Pour la commune d'abord, la perte est évidente. Quel est, en effet, le but de l'affouage? C'est de fournir aux habitants, gratuitement ou à peu près, et en tous cas à un prix inférieur à leur valeur réelle, les bois dont ils peuvent avoir besoin. Car, s'ils devaient payer ces bois, le même prix que dans le commerce, l'affouage, ne leur offrant aucun avantage, n'aurait plus sa raison d'être. La commune s'impose donc ici un certain sacrifice au profit des affouagistes; et, pour savoir s'il y a en définitive perte ou gain pour la société, il suffit de comparer ce sacrifice à l'avan→ tage qu'il procure à ces derniers. Constatons d'abord que, dans l'hypothèse où je me suis placé, d'une localité où les bois ont une valeur commerciale, jamais l'affouage ne peut être plus avantageux que la vente, c'est-à-dire, que jamais le profit des habitants ne peut être plus considérable que la perte que fait subir à la commune le partage des bois en nature. Cette perte est un maximum que le profit des affouagistes peut à la rigueur atteindre mais jamais dépasser; car il suffirait que la commune vendit son bois et en partageât l'argent entre les ayants droit, pour que ceux-ci pussent s'en procurer la même quantité, qui d'abord leur était délivrée. Ainsi, en premier lieu, l'affouage ne présente jamais aucun avantage, pécuniairement parlant, et lors même qu'il n'occasionnerait pas d'autres inconvénients que ceux qui en résultent au point de vue forestier, sa suppression n'en serait pas moins désirable.

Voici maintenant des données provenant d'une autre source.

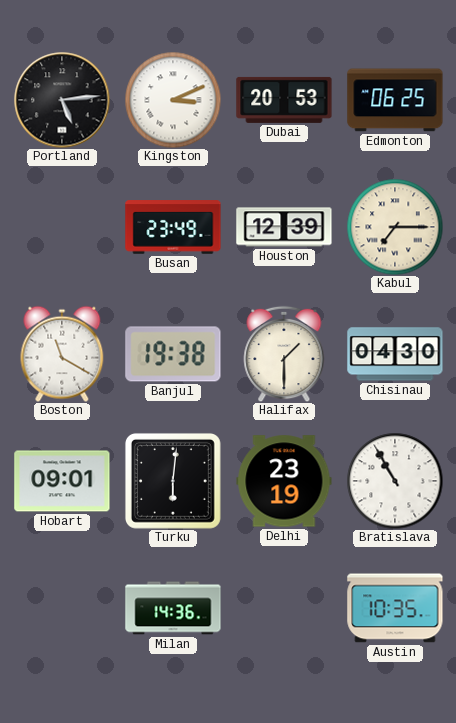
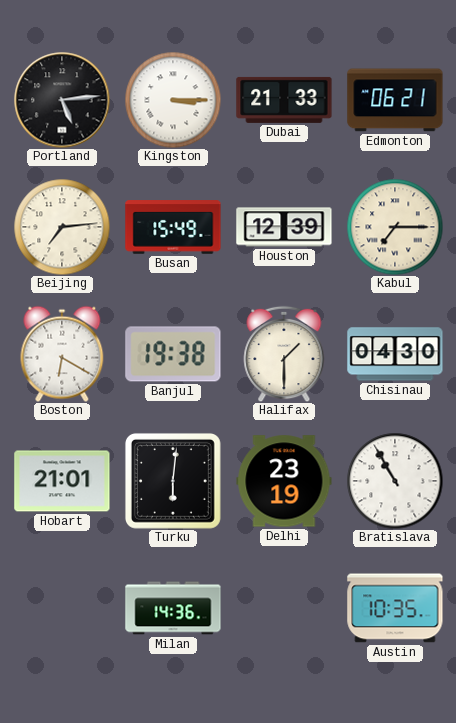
Kingston: 3:11 -> 3:15
Dubai: 20:53 -> 21:33
Edmonton: 06:25 -> 06:21
Beijing: none -> 7:14
Busan: 23:49 -> 15:49
Boston: 11:20 -> 6:20
Hobart: 09:01 -> 21:01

Mais il s'en faut de beaucoup que ce soit là le cas ordinaire; le plus souvent, au contraire, la commune subit une perte que l'avantage fait aux habitants est bien loin de compenser.

MAI 1858.-4 SÉRIE.-T. IV.

T. IV.-9

Il est impossible d'abord que la gratuité, absolue ou relative, des bois de chauffage ne pousse pas les affouagistes à en consommer plus que le strict nécessaire, c'est-à-dire plus qu'ils n'en consommeraient s'ils étaient tenus de le payer de leurs propres deniers. On connaît, à cet égard, les habitudes des populations des campagnes. Si 8 stères de bois par feu, par exemple, doivent suffire à leurs besoins, on peut être certain que, s'il leur faut les acheter, ils n'en brûleront pas davantage; et si, dans la localité, le stère vaut 5 francs, c'est une dépense de 40 francs à laquelle ils se résoudront, mais que certainement ils ne dépasseront point. Mais si, au lieu de 8 stères, la commune leur en alloue gratuitement 10, nul doute qu'ils n'y regardent de moins près et qu'ils ne les consomment également. Or, ces 10 stères occasionnent d'un côté à la commune une perte de 50 francs; de l'autre, ils ne représentent en réalité pour les consommateurs qu'une valeur de 40 francs, puisque 8 stères auraient pu leur suffire. C'est donc une perte nette de 10 francs, ou de 1 franc par stère, subie par la société et produite par une consommation supérieure aux besoins réels, résultant de la gratuité.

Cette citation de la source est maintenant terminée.